İneğin dilinde meydana gelen bu belirtiler, şap hastalığının tipik semptomları arasında yer alıyor. Veteriner hekimler, hayvanın tedavi süreci ve yakın takibini sürdürürken, hastalığın bulaşma riskine karşı saha izlemi ve aşılama çalışmalarının da hızlandırılması gerekiyor.

HAYVANCILARDAN ÇAĞRI!

Türkiye’nin çeşitli bölgelerinde etkisini artıran şap hastalığı, hayvancılıkla uğraşan üreticileri zor durumda bırakıyor. Özellikle son haftalarda bazı illerde görülen hızlı yayılım, çok sayıda hayvanın telef olmasına neden oldu. Üreticiler, hem aşılama sürecine dair soru işaretlerinin giderilmesini hem de önleyici adımların hızla atılmasını talep ediyor.

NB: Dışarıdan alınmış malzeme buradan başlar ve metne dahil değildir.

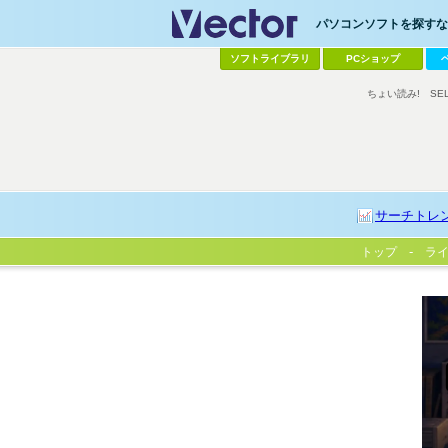
パソコンソフトを探すなら
ソフトライブラリ
PCショップ
ちょい読み!
SE
サーチトレ
トップ
ラ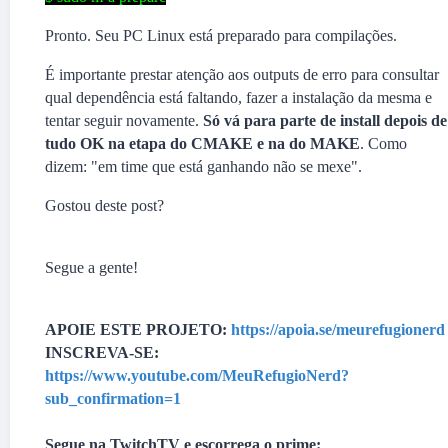
Pronto. Seu PC Linux está preparado para compilações.
É importante prestar atenção aos outputs de erro para consultar
qual dependência está faltando, fazer a instalação da mesma e
tentar seguir novamente.
Só vá para parte de install depois de
tudo OK na etapa do CMAKE e na do MAKE
. Como
dizem: "em time que está ganhando não se mexe".
Gostou deste post?
Segue a gente!
APOIE ESTE PROJETO:
https://apoia.se/meurefugionerd
INSCREVA-SE:
https://www.youtube.com/MeuRefugioNerd?
sub_confirmation=1
Segue na TwitchTV e escorrega o prime: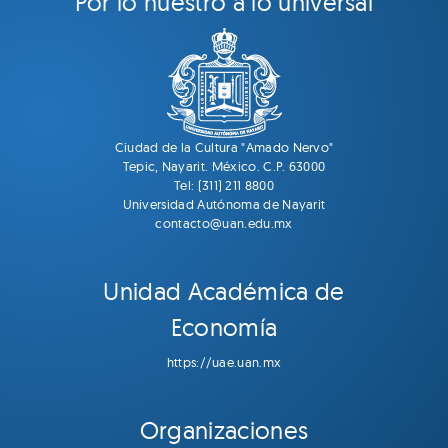
"Por lo nuestro a lo universal"
Ciudad de la Cultura "Amado Nervo"
Tepic, Nayarit. México. C.P. 63000
Tel: (311) 211 8800
Universidad Autónoma de Nayarit
contacto@uan.edu.mx
Unidad Académica de
Economía
https://uae.uan.mx
Organizaciones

Şap hastalığına karşı uygulanan aşıların bazı bölgelerde hayvanları korumakta yetersiz kaldığı yönünde iddialar gündeme gelirken, bu durum aşıların etkinliği konusunda kamuoyunda tedirginlik yaratmış durumda. Üreticiler, aşıların analizlerinin yapılarak sonuçlarının şeffaf bir şekilde kamuoyuyla paylaşılmasını istiyor.

VETERİNERLİK FAKÜLTELERİ OLAN İLLERDE BAĞIMSIZ ARAŞTIRMA TALEBİ

Özellikle veterinerlik fakültesi bulunan illerde, şap hastalığı gibi salgınlara karşı daha kapsamlı bilimsel çalışma yapılabilmesi için bağımsız bir Hayvan Hastalıkları Araştırma Enstitüsü kurulması gerektiği vurgulanıyor. Üreticiler, bu tür enstitülerin salgınlara daha hızlı ve etkili müdahale sağlayabileceğine dikkat çekiyor.

EKONOMİK ÖNLEMLER VE DESTEK ÇAĞRISI

Hayvanları hastalık nedeniyle telef olan çiftçilerin maddi zararlarının devlet tarafından karşılanması çağrısı yapılırken, kooperatif veya Ziraat Bankası’na borcu olan üreticilerin ödemelerinin faizsiz olarak ertelenmesi talep ediliyor.

KARANTİNA VE DEZENFEKSİYON ÖNLEMLERİ GÜNDEMDE

Şap hastalığının aktif olarak görüldüğü bölgelerde kordon, karantina, aşılama ve dezenfeksiyon işlemlerinin uygulanması gerektiği belirtiliyor. Üreticiler, köylerde yayılmanın önüne geçilmesi için önleyici tedbirlerin hızla hayata geçirilmesini talep ediyor.

BİR YANDA YANGINLAR DİĞER YANDA HASTALIKLAR…

Diğer yandan, Türkiye genelinde etkili olan orman yangınları da kamuoyunun gündeminde. Orman Genel Müdürlüğü’nün 2025 bütçesinde "ormanların korunması" programı için ayrılan 32,5 milyar liralık ödeneğin yalnızca yüzde 38’inin yılın ilk yarısında kullanılmasına izin verildiği belirtiliyor. Yangınlarla mücadelede bütçenin etkin kullanımının önemine dikkat çekiliyor.

Tarım ve orman alanında yaşanan bu iki ayrı başlıkta hem yerel hem de ulusal ölçekte alınacak önlemler, önümüzdeki dönemde kamuoyunun ve yetkililerin gündeminde olmaya devam edecek gibi görünüyor.